▸ What is needed
When you copy the listing, reproduce each line as it appears and omit every image.

▸ Material provided

Content starts

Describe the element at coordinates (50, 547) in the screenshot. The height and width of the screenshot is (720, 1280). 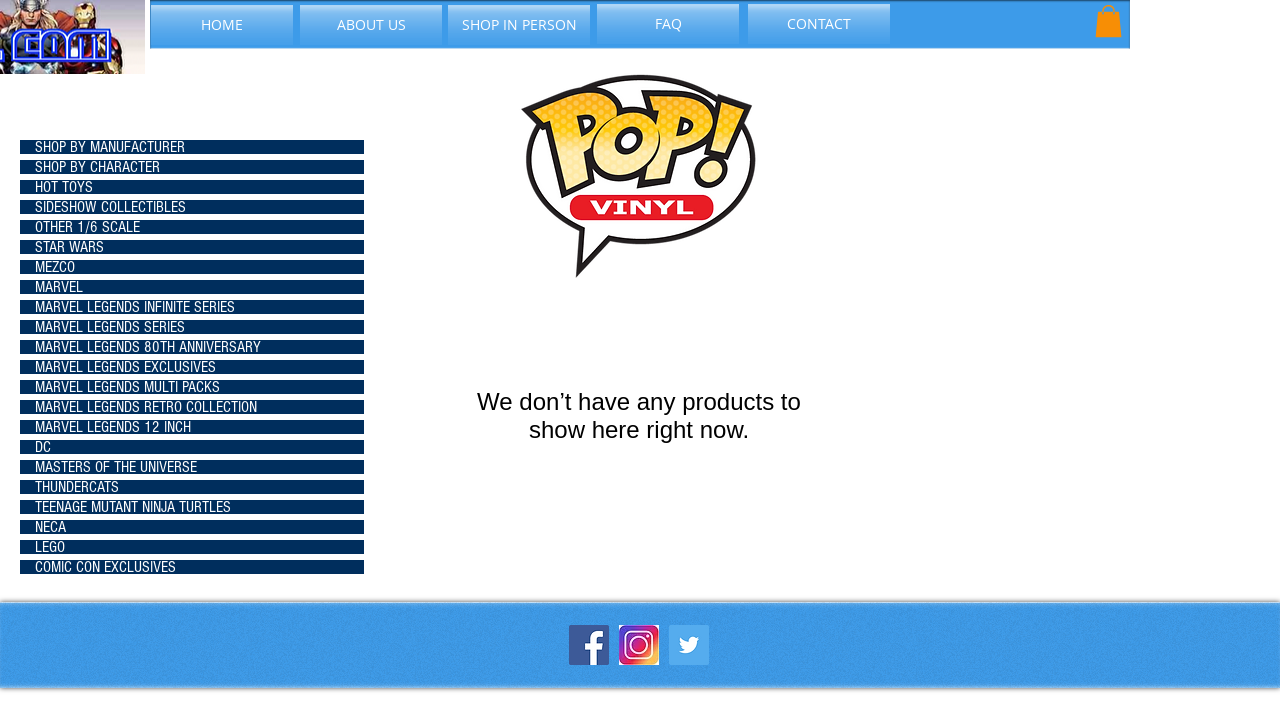
I see `LEGO` at that location.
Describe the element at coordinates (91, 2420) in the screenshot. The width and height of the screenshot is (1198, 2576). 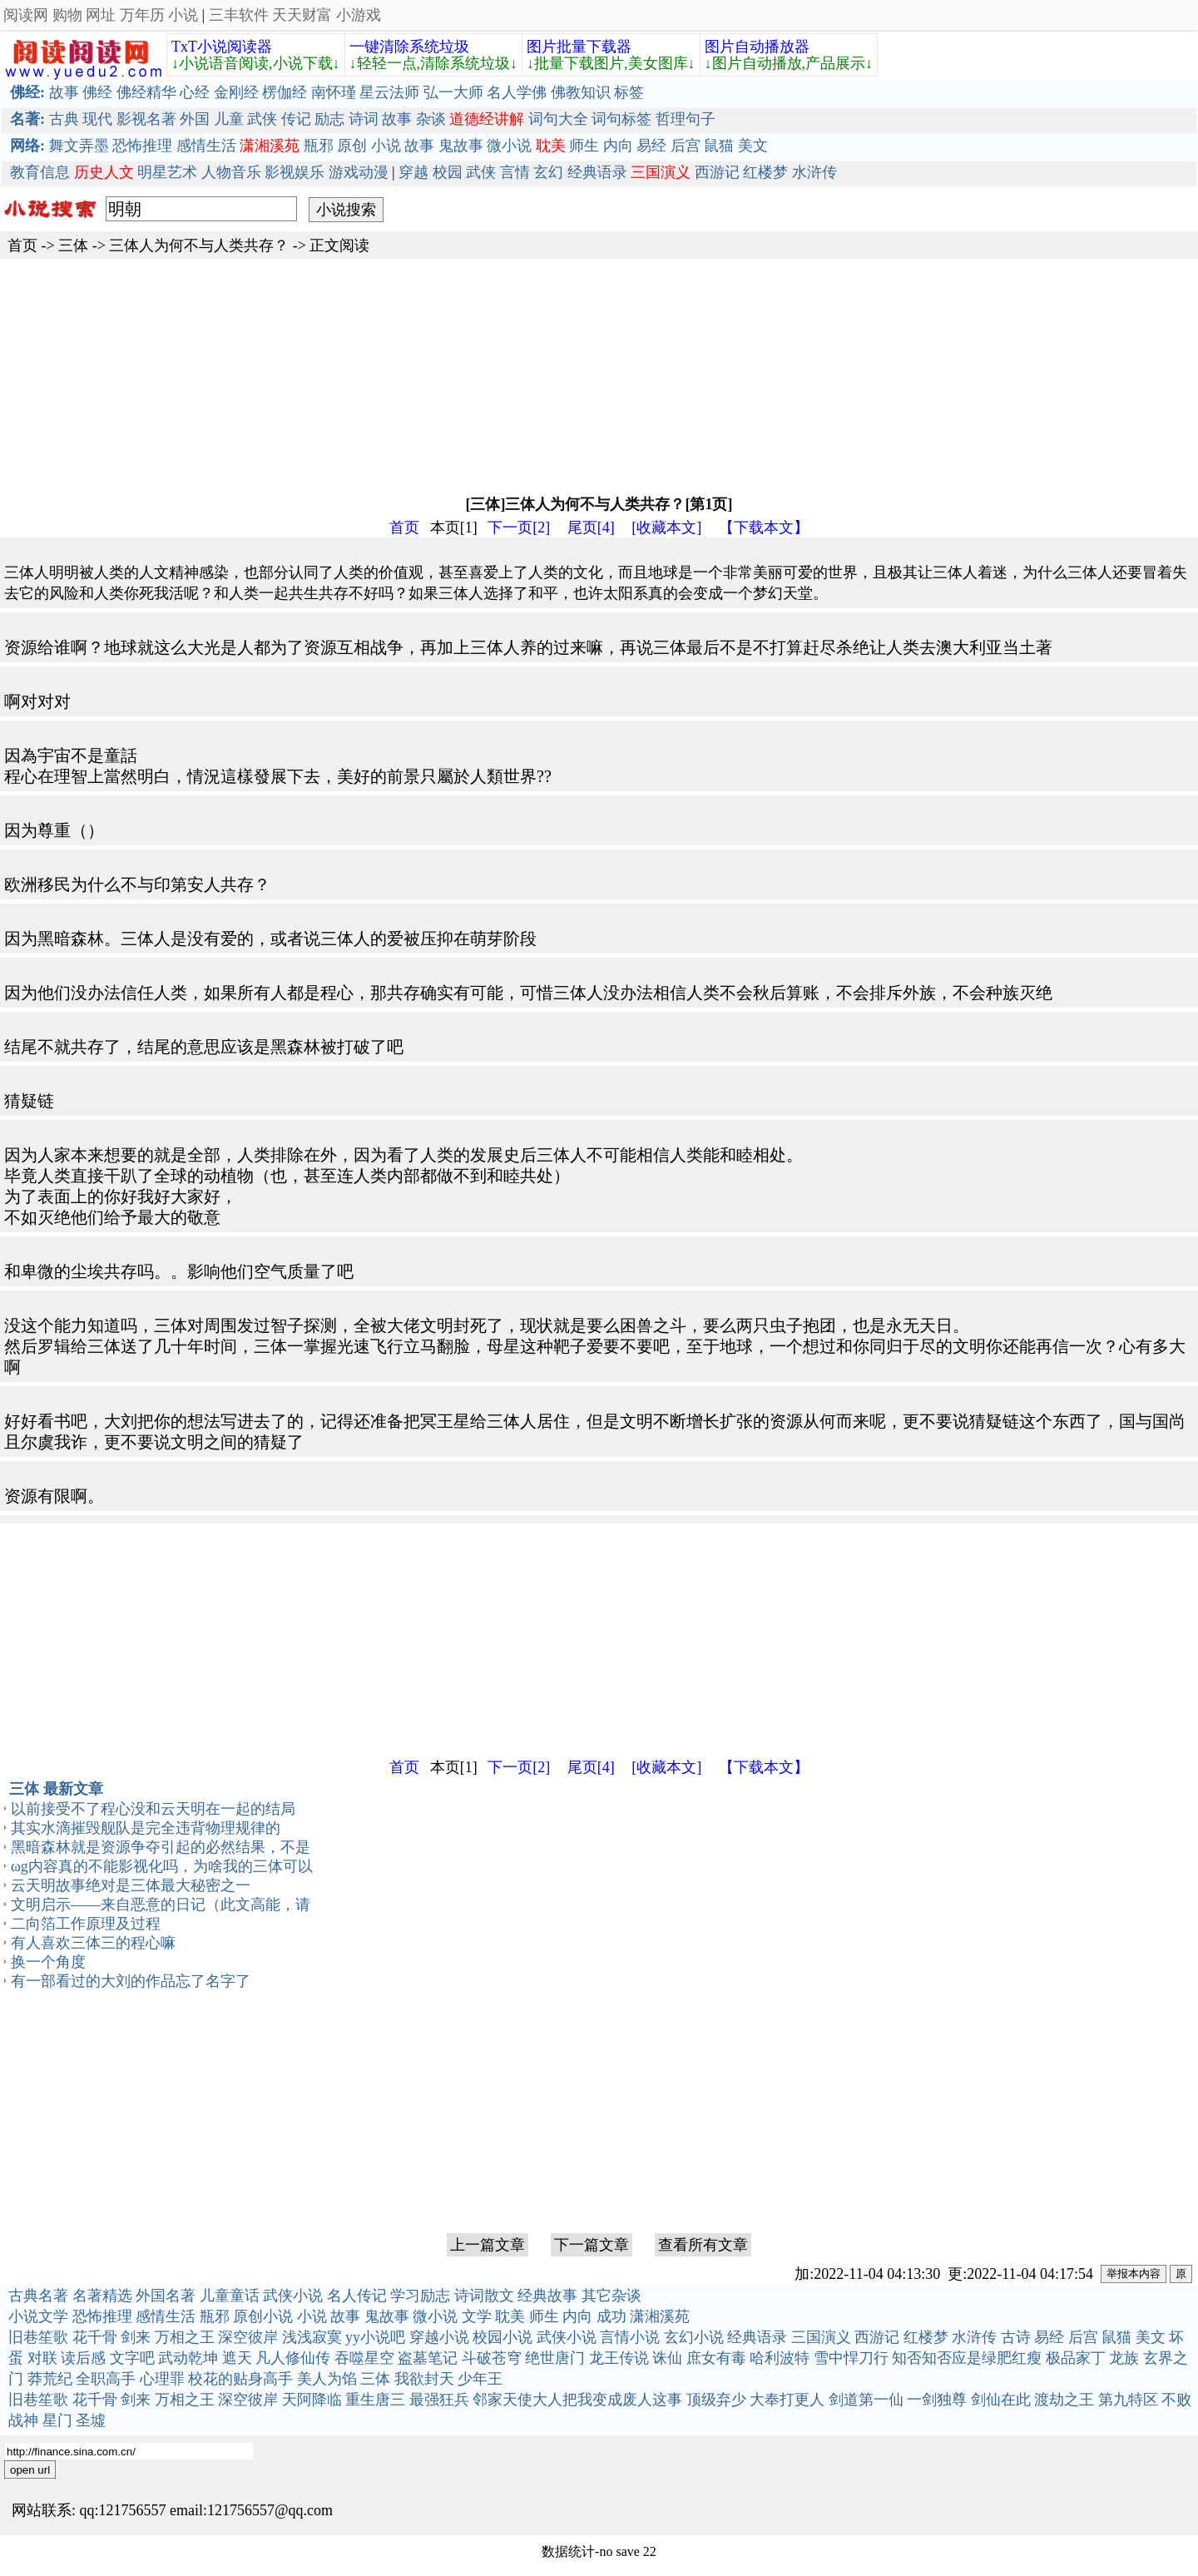
I see `圣墟` at that location.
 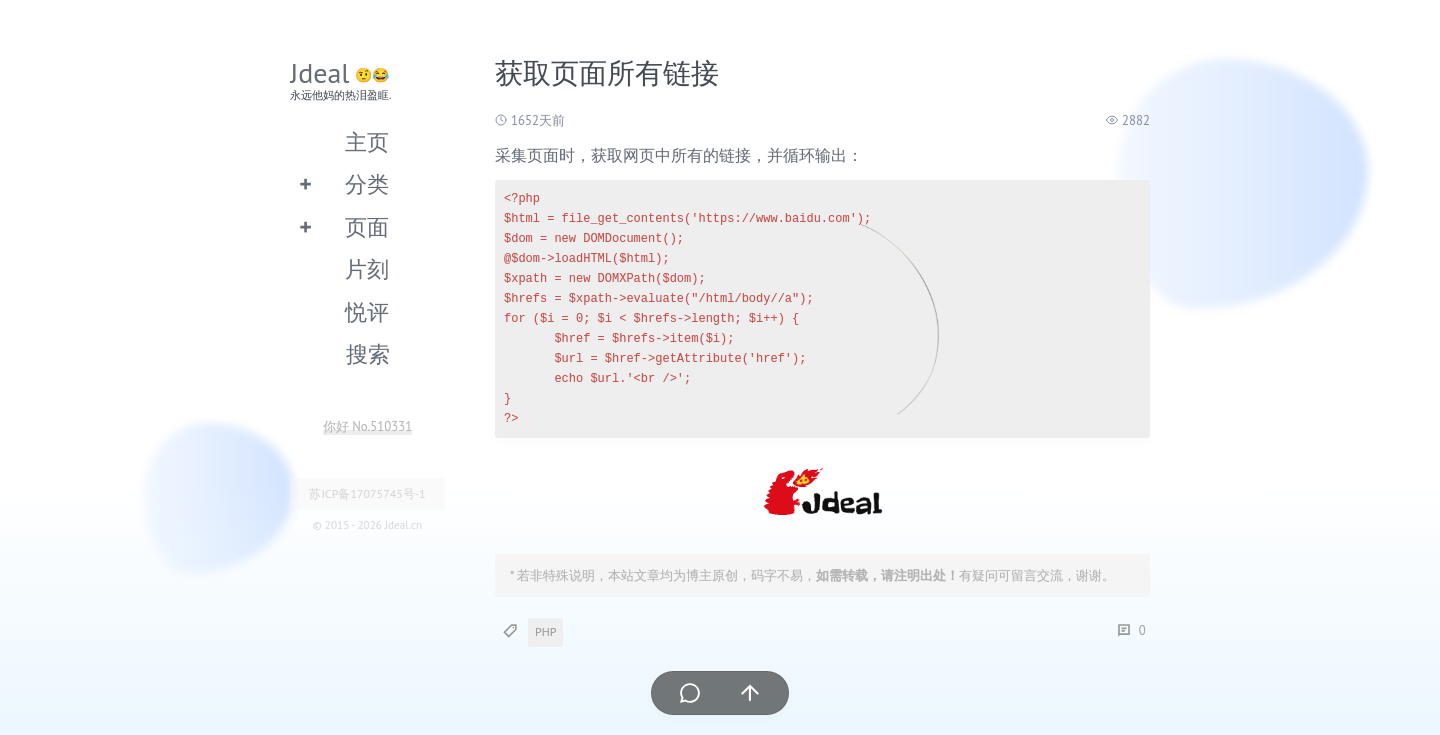 I want to click on 分类, so click(x=367, y=183).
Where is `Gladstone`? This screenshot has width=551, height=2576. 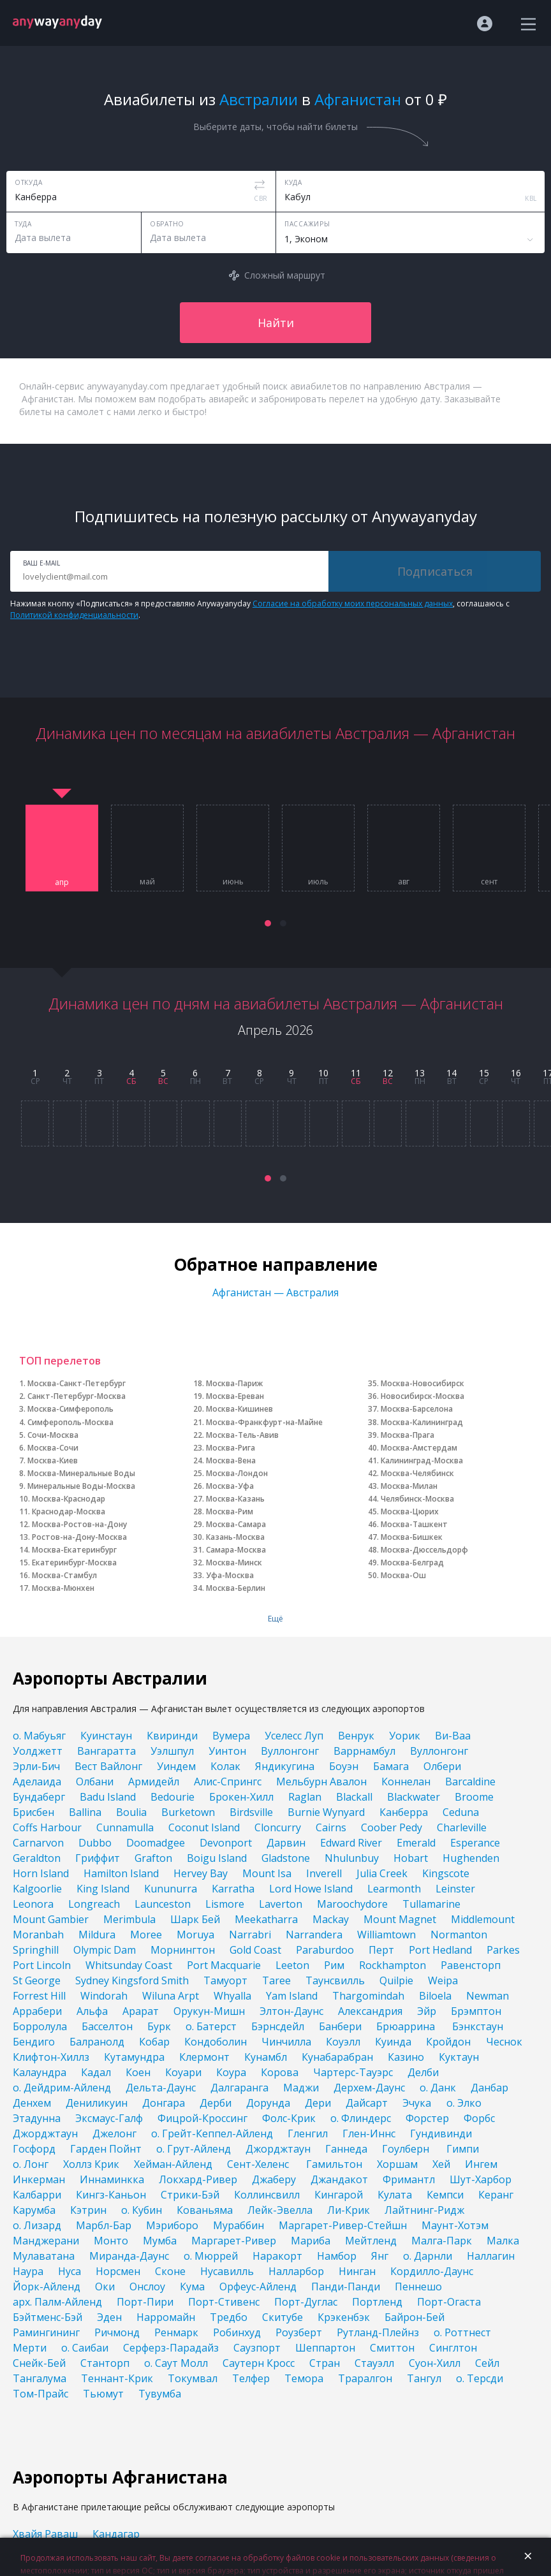
Gladstone is located at coordinates (285, 1858).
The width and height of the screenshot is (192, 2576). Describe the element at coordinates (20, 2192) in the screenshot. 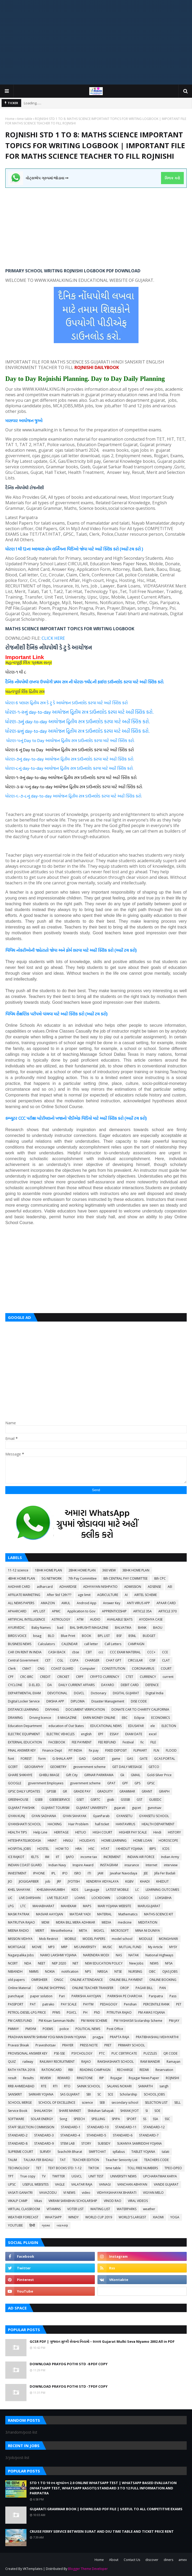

Content ends

▸ Output of the task
Describe the element at coordinates (50, 547) in the screenshot. The height and width of the screenshot is (720, 1280). 
I see `LEGO` at that location.
Describe the element at coordinates (91, 2420) in the screenshot. The width and height of the screenshot is (1198, 2576). 
I see `圣墟` at that location.
  I want to click on 分类, so click(x=367, y=183).
Where is `Gladstone`? This screenshot has width=551, height=2576. 
Gladstone is located at coordinates (285, 1858).
The width and height of the screenshot is (192, 2576). Describe the element at coordinates (20, 2192) in the screenshot. 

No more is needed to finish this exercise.